How colonial deals gave rise to bloodbath in 'wild north'

A gun in a house in Turkana North. CHEBOITE KIGEN | NATION

Measuring hundreds of acres, the rich grazing lands of Kasarani, a name coined from the Swahili word "kisirani", is one of the areas you will never see cows and goats graze, even in the driest of the seasons.

The land, which is filled with skulls, opens up to Kibish, a town on the northernmost tip of Turkana County where communities frequently stage deadly raids over land, cattle and water.

“You have to drive very fast here to avoid being an easy target,” Mr Sepai Lowoi, a Kenya Police Reservist we had hired for our security, said.

Kasarani is on the outskirts of Kibish, a rural town separated from any touch of modernity, that forms part of the many contested areas within the Elemi Triangle, a tri-junctional point connecting Kenya, Ethiopia and South Sudan.

It is a two-day trip from Lodwar by road across 292 kilometres of non-existent roads and no mobile phone network. It requires hired security.

The National Geographic Society classifies Kibish as “one the most remote and ancient inhabited regions left on the planet”.

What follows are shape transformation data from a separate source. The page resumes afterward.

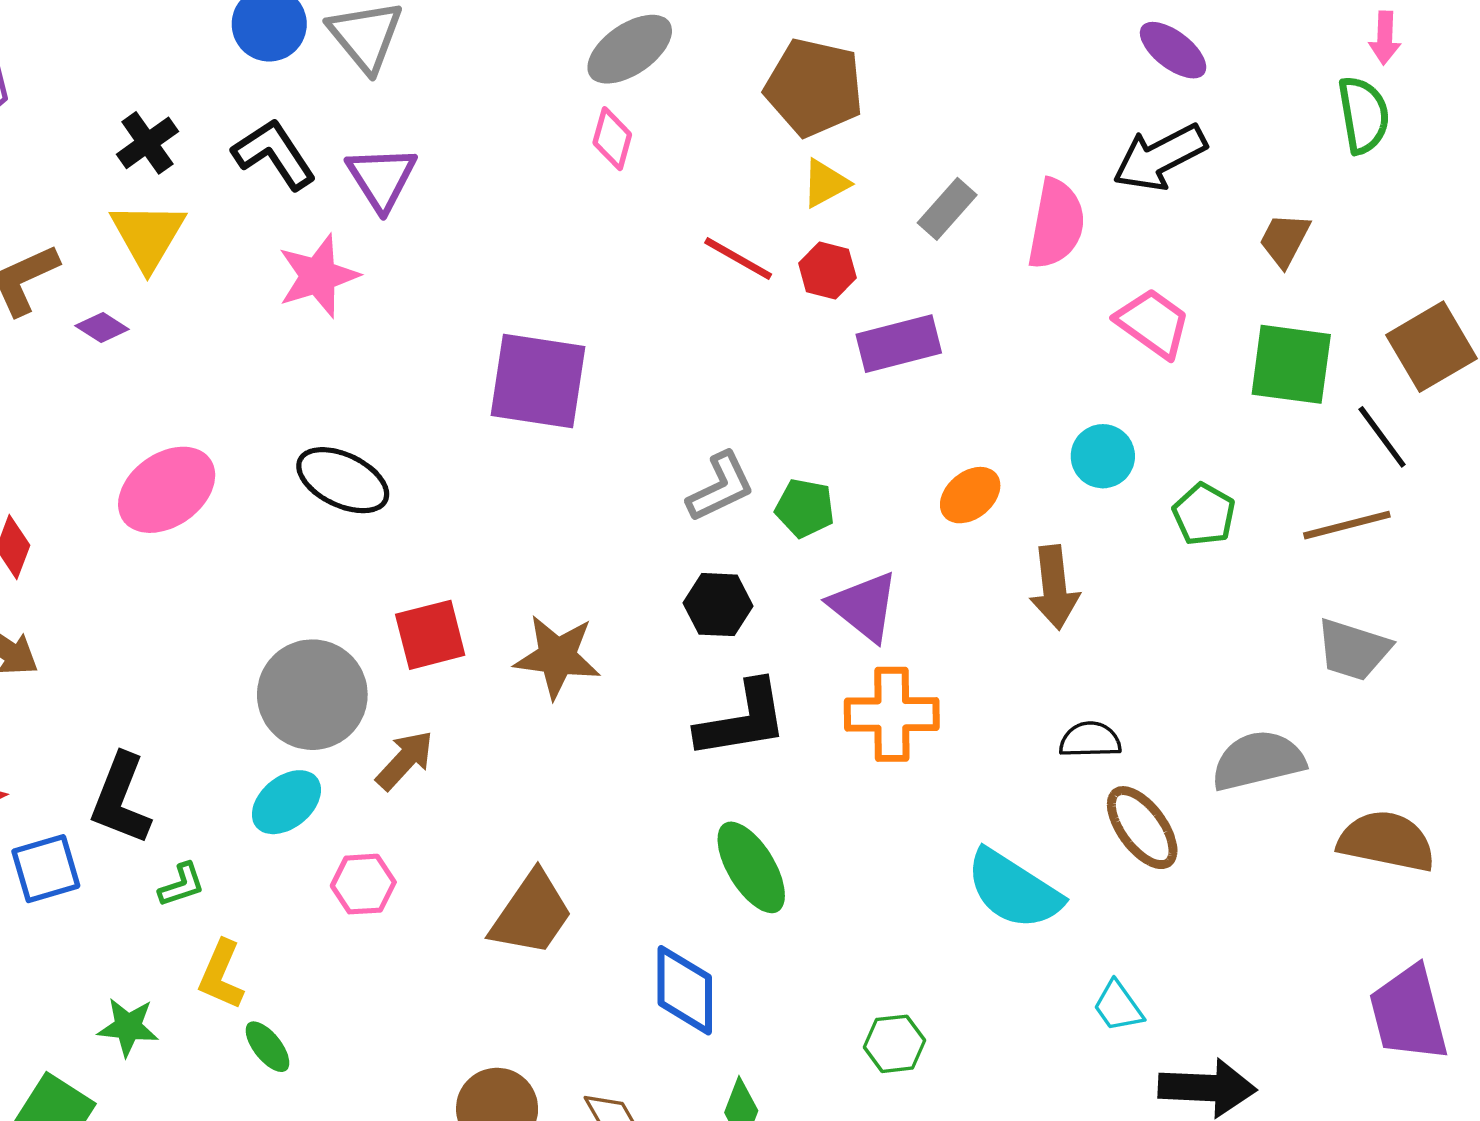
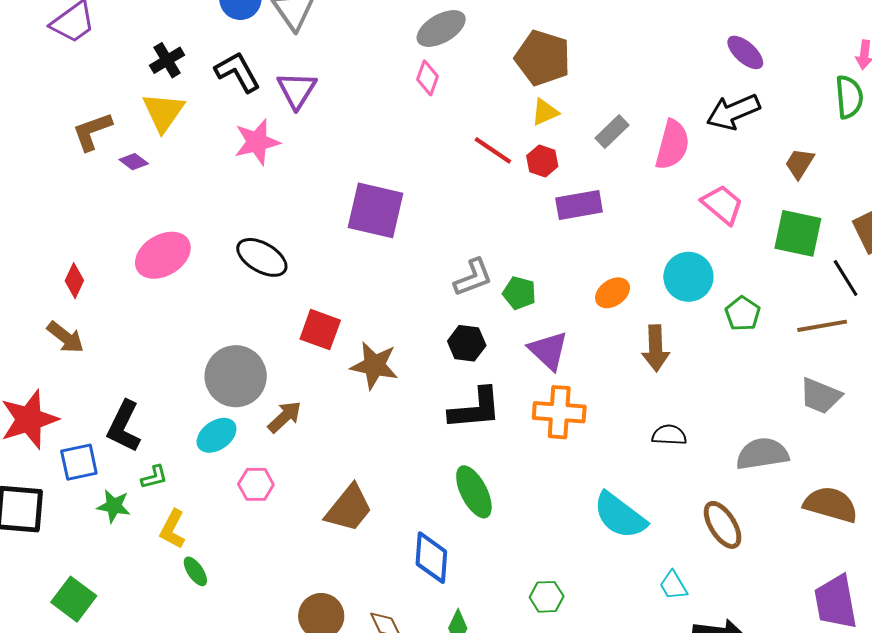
cyan circle: (1103, 456) -> (688, 277), size x1.4
red square: (430, 635) -> (320, 330), moved, turned 30
brown ellipse: (1142, 828) -> (723, 525), moved
green star: (128, 1027) -> (114, 506), moved

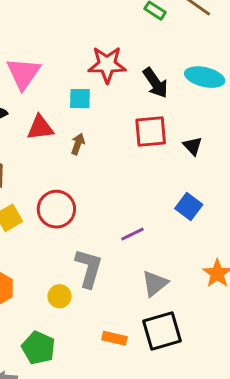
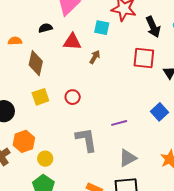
red circle: (56, 209) -> (73, 97), size x0.6
gray L-shape: (89, 268) -> (86, 140), turned -36
yellow circle: (60, 296) -> (45, 159), moved

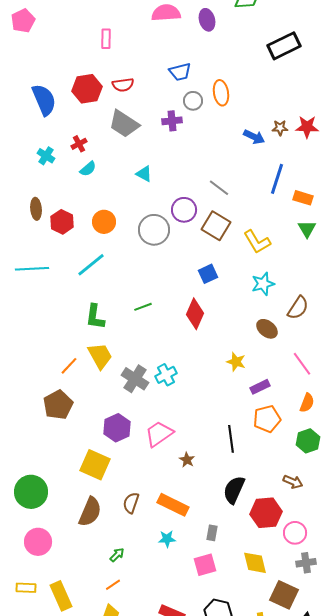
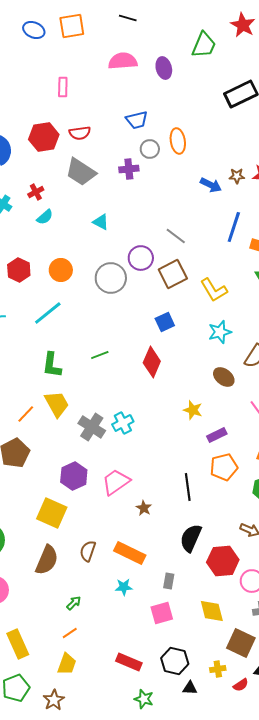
brown square: (216, 226) -> (173, 274), turned 32

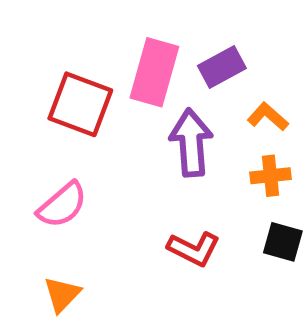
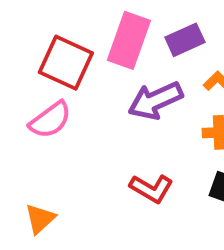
purple arrow: (191, 143) -> (155, 101), turned -114
pink semicircle: (62, 205) -> (50, 120), moved

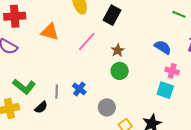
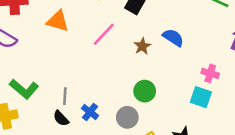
blue semicircle: (163, 47) -> (173, 38), moved
green circle: (120, 71) -> (145, 91), moved
blue cross: (79, 89) -> (90, 112), moved
black semicircle: (41, 107) -> (61, 118), moved, turned 88

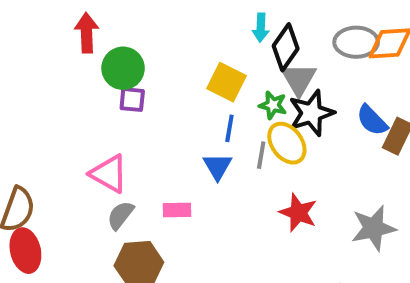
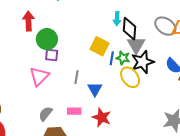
gray ellipse: (356, 42) -> (165, 26), turned 35
black diamond: (286, 47) -> (130, 29), turned -30
blue line: (229, 128) -> (112, 58), moved
gray line: (261, 155) -> (76, 77), moved
pink triangle: (109, 174) -> (39, 76), moved, turned 45
red star: (298, 213) -> (102, 117), moved

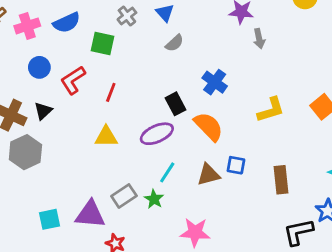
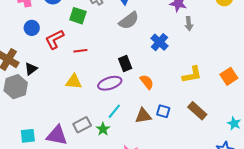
gray semicircle: (175, 43) -> (129, 21), size x1.5
blue cross: (215, 82) -> (159, 42), moved
red line: (111, 92) -> (80, 51), turned 56
black triangle: (43, 111) -> (31, 69), moved
orange semicircle: (209, 126) -> (147, 82), size x0.7
brown rectangle: (281, 180) -> (197, 111), moved, turned -48

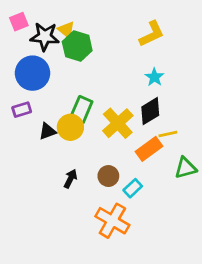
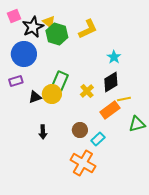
yellow L-shape: (152, 34) -> (88, 29), moved
black star: (45, 37) -> (33, 27), turned -30
yellow cross: (118, 123) -> (87, 91), size x0.6
black arrow: (70, 179) -> (43, 132), moved, turned 152

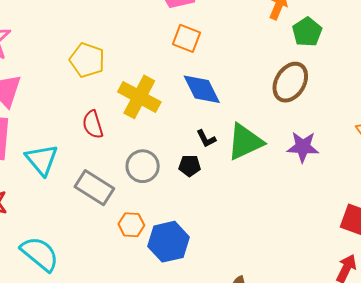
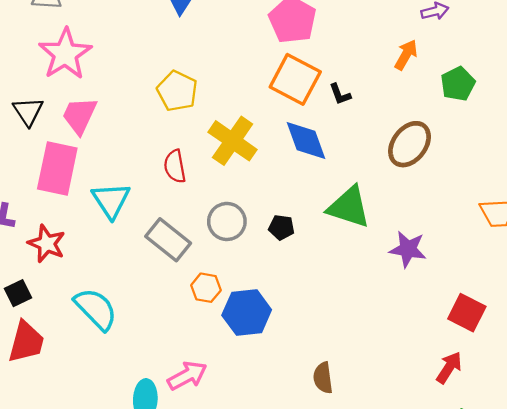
green pentagon: (307, 32) -> (458, 84), moved
orange square: (187, 38) -> (295, 79), size x1.5
black L-shape: (206, 139) -> (340, 94), moved
green triangle: (245, 142) -> (349, 207), turned 36
purple star: (303, 147) -> (408, 249), moved

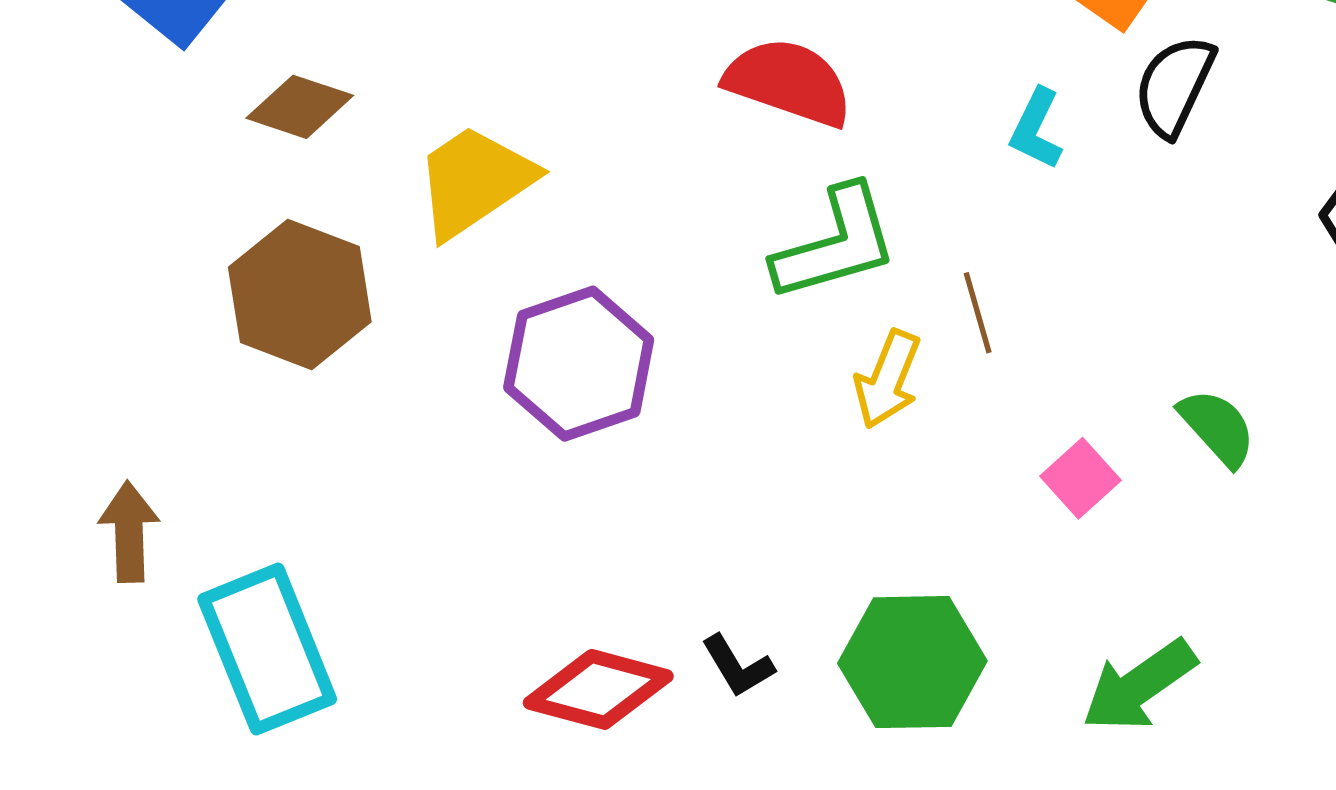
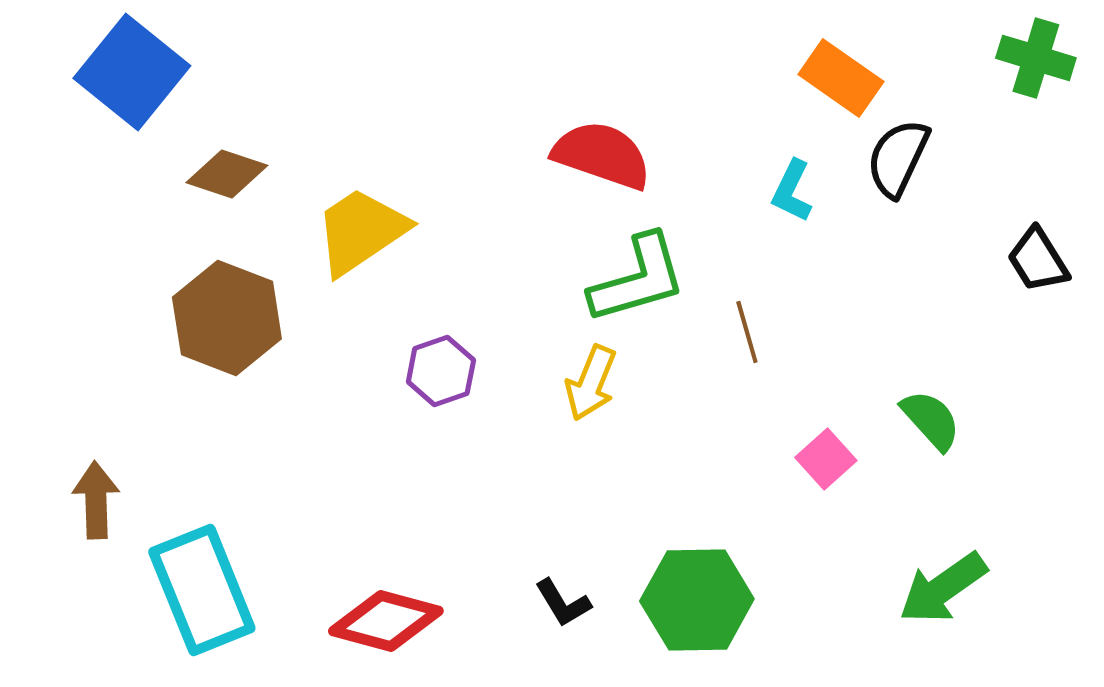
purple hexagon: (579, 364) -> (441, 371), size x0.6
yellow arrow: (888, 379) -> (591, 383), moved
green arrow: (1139, 686) -> (943, 588), moved
red diamond: (598, 689) -> (386, 621), moved

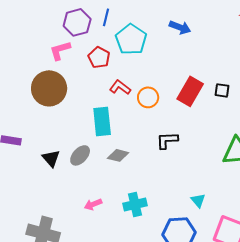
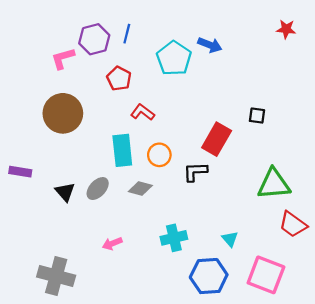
cyan pentagon: (131, 39) -> (174, 58), moved
pink L-shape: (60, 50) -> (63, 58), moved
red rectangle: (190, 91) -> (217, 139), moved
orange circle: (148, 97) -> (159, 155), moved
cyan cross: (135, 204) -> (174, 238), moved

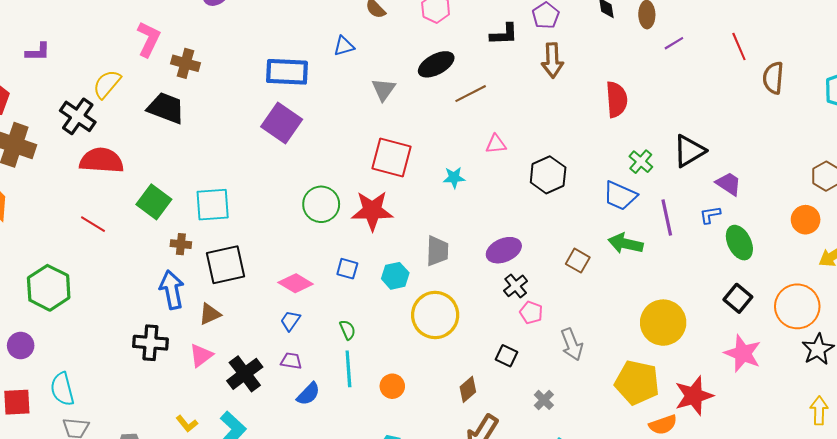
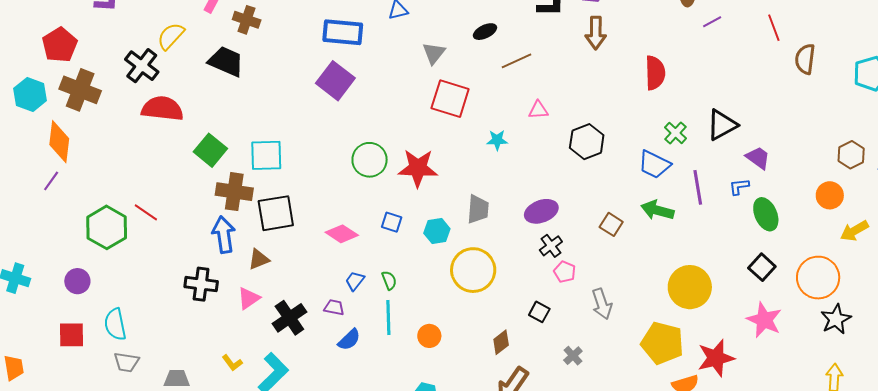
black ellipse: (436, 64) -> (485, 32), size x0.7
red square: (391, 158) -> (450, 99), moved
red line: (93, 224) -> (146, 212), moved
brown cross: (181, 244) -> (234, 192), size x1.8
blue trapezoid: (290, 321) -> (355, 281), moved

It is also one of the most dangerous places in Kenya, as the Nation found out.

NOMADIC LIFESTYLE

Apart from the officers at the General Service Unit camp and Kibish police station, everyone here follows an entrenched traditional nomadic lifestyle.

The permanently lush tall grass fed by the waters of River Tarach and streams pouring into Lotagipi and other closely linked smaller swamps signify a place of plenty.

But despite the lengthy dry periods in the whole of Turkana County, no one dares graze in Kibish for fear of being ambushed.

In the years gone by, epic battles have been fought here, pitting communities whose peaceful coexistence was rudely and suddenly interrupted by international borders.

“You cannot see them but they are always hiding in the bushes waiting for their victims,” said Mr Joshua Lemuya, a local, referring to members of the Donyiro, a tribe from southern Ethiopia that also lays claim to the land.

South Sudan and Kenya have claimed the territory, whereas Ethiopia has never made an official claim to any part of the triangle.

Whereas Sudan – before the secession of the South – wanted to batter the region with Ethiopia for the Baro (Beyrou) salient, Kenya holds territorial claim to the triangle in abeyance.

FIREPOWER BASIS

Occupied in rotation, according to who has more firepower between the Toposa of South Sudan, Nyangatom of Ethiopia and the Turkana of Kenya, it is Kibish that gave birth to the modern militarisation by East African tribes.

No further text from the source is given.